XVII - condicionem ou limitem de qualquer forma o acesso aos órgãos do Poder Judiciário; (Incluído pela Lei nº 14.181, de 2021)
XVIII - estabeleçam prazos de carência em caso de impontualidade das prestações mensais ou impeçam o restabelecimento integral dos direitos do consumidor e de seus meios de pagamento a partir da purgação da mora ou do acordo com os credores; (Incluído pela Lei nº 14.181, de 2021)
XIX - (VETADO). (Incluído pela Lei nº 14.181, de 2021)

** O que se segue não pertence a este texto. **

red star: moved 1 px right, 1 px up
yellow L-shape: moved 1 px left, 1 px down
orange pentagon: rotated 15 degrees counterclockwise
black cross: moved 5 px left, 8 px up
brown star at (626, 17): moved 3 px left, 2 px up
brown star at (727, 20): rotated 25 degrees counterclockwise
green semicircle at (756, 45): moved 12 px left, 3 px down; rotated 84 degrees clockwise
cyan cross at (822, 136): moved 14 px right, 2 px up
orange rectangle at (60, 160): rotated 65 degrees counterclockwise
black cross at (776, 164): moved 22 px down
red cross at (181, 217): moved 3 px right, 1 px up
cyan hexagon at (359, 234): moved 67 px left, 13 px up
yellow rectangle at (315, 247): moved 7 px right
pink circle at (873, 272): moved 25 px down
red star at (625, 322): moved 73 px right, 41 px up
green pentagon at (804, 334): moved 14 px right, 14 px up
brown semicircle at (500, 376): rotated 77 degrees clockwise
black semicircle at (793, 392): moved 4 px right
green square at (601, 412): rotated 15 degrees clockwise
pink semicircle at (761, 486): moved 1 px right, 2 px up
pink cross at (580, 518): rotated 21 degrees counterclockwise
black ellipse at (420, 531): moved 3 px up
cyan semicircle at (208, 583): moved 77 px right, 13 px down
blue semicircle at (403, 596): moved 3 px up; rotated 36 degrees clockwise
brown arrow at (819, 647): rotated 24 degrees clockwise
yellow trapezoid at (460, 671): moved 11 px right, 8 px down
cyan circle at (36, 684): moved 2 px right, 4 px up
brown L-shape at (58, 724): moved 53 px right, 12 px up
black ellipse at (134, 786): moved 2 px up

§ 1º Presume-se exagerada, entre outros casos, a vantagem que:
I - ofende os princípios fundamentais do sistema jurídico a que pertence;
II - restringe direitos ou obrigações fundamentais inerentes à natureza do contrato, de tal modo a ameaçar seu objeto ou equilíbrio contratual;
III - se mostra excessivamente onerosa para o consumidor, considerando-se a natureza e conteúdo do contrato, o interesse das partes e outras circunstâncias peculiares ao caso.
§ 2° A nulidade de uma cláusula contratual abusiva não invalida o contrato, exceto quando de sua ausência, apesar dos esforços de integração, decorrer ônus excessivo a qualquer das partes.
§ 3° (Vetado) .
§ 4° É facultado a qualquer consumidor ou entidade que o represente requerer ao Ministério Público que ajuíze a competente ação para ser declarada a nulidade de cláusula contratual que contrarie o disposto neste código ou de qualquer forma não assegure o justo equilíbrio entre direitos e obrigações das partes.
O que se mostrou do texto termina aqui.